_Records supplied_.
===============

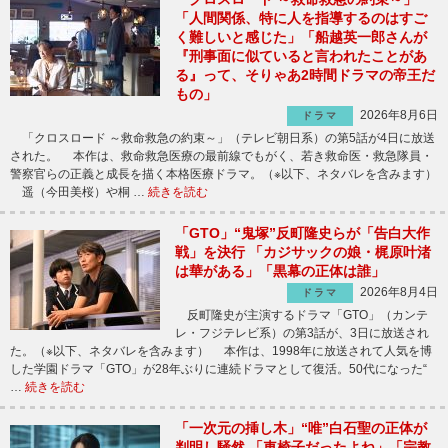
「人間関係、特に人を指導するのはすご
く難しいと感じた」「船越英一郎さんが
『刑事面に似ていると言われたことがあ
る』って、そりゃあ2時間ドラマの帝王だ
もの」
2026年8月6日
ドラマ
「クロスロード ～救命救急の約束～」（テレビ朝日系）の第5話が4日に放送
された。 本作は、救命救急医療の最前線でもがく、若き救命医・救急隊員・
警察官らの正義と成長を描く本格医療ドラマ。（※以下、ネタバレを含みます）
遥（今田美桜）や桐 …
続きを読む
「GTO」“鬼塚”反町隆史らが「告白大作
戦」を決行 「カジサックの娘・梶原叶渚
は華がある」「黒幕の正体は誰」
2026年8月4日
ドラマ
反町隆史が主演するドラマ「GTO」（カンテ
レ・フジテレビ系）の第3話が、3日に放送され
た。（※以下、ネタバレを含みます） 本作は、1998年に放送されて人気を博
した学園ドラマ「GTO」が28年ぶりに連続ドラマとして復活。50代になった“
…
続きを読む
「一次元の挿し木」“唯”白石聖の正体が
判明し騒然 「車椅子だったよね」「宗教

===============

_The task_.
Tally up the lines in the data that hold the word "ネタバレを含みます". Only the total should be given.

_Expected output_.
2